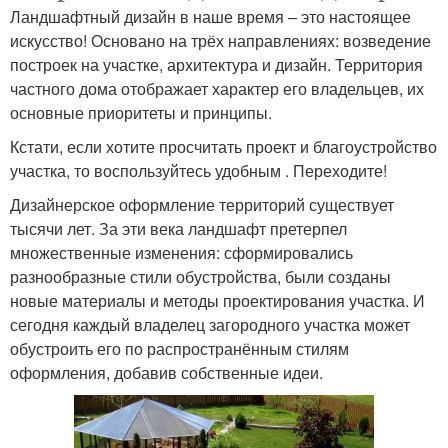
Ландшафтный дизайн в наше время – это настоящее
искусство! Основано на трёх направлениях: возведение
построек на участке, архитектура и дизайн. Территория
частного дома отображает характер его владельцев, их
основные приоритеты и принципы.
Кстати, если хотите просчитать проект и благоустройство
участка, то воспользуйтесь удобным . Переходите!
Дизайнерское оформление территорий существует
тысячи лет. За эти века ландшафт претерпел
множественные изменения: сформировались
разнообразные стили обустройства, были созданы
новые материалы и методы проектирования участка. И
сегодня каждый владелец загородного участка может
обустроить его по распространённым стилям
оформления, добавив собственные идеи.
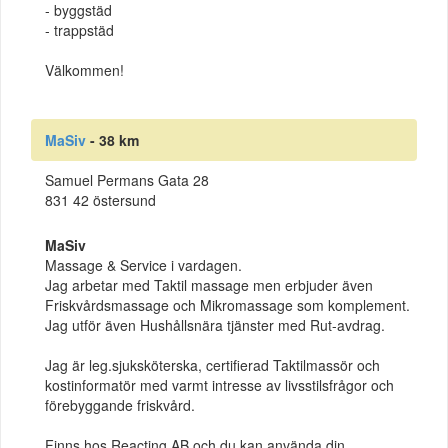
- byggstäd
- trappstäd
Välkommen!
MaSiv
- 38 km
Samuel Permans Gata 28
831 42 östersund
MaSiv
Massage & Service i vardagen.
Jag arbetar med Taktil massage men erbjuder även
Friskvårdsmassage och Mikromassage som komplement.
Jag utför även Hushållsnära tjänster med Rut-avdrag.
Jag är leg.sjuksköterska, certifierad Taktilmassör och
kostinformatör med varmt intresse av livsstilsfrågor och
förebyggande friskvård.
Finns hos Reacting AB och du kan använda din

= = = = =

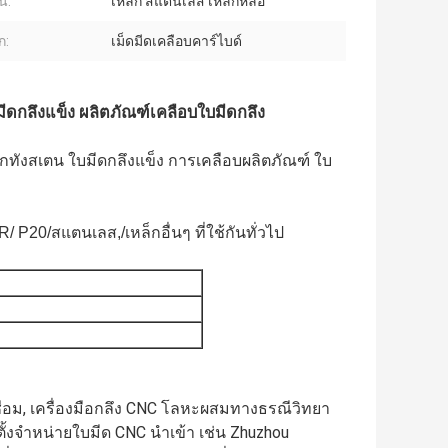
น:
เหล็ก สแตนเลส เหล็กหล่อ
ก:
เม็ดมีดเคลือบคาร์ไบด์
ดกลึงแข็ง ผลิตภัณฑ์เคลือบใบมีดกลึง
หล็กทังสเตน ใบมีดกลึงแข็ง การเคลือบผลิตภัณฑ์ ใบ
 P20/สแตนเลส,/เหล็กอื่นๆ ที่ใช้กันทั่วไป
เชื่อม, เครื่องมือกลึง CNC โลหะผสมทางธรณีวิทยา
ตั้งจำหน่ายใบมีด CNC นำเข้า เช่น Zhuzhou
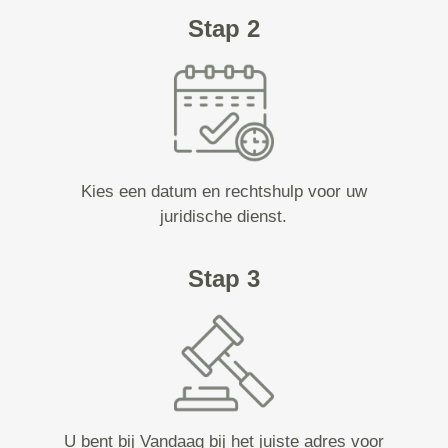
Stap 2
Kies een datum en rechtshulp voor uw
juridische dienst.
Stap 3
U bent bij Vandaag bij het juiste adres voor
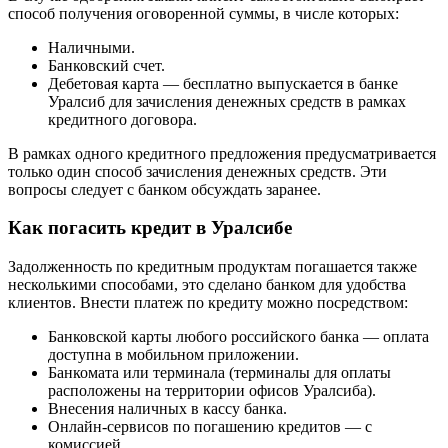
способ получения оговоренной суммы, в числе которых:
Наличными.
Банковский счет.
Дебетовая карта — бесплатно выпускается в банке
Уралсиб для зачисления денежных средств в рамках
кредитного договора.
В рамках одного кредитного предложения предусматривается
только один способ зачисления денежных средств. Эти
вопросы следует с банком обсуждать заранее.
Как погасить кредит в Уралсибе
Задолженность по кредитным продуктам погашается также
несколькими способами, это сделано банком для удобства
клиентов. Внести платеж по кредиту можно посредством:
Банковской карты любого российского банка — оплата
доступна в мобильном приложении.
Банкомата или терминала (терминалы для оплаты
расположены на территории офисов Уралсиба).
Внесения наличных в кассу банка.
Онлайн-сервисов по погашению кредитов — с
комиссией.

= = = = =

TASK DETAILS:
Where a line above contains the string "voor", copy that line.

WRITTEN ANSWER:
Kies een datum en rechtshulp voor uw
U bent bij Vandaag bij het juiste adres voor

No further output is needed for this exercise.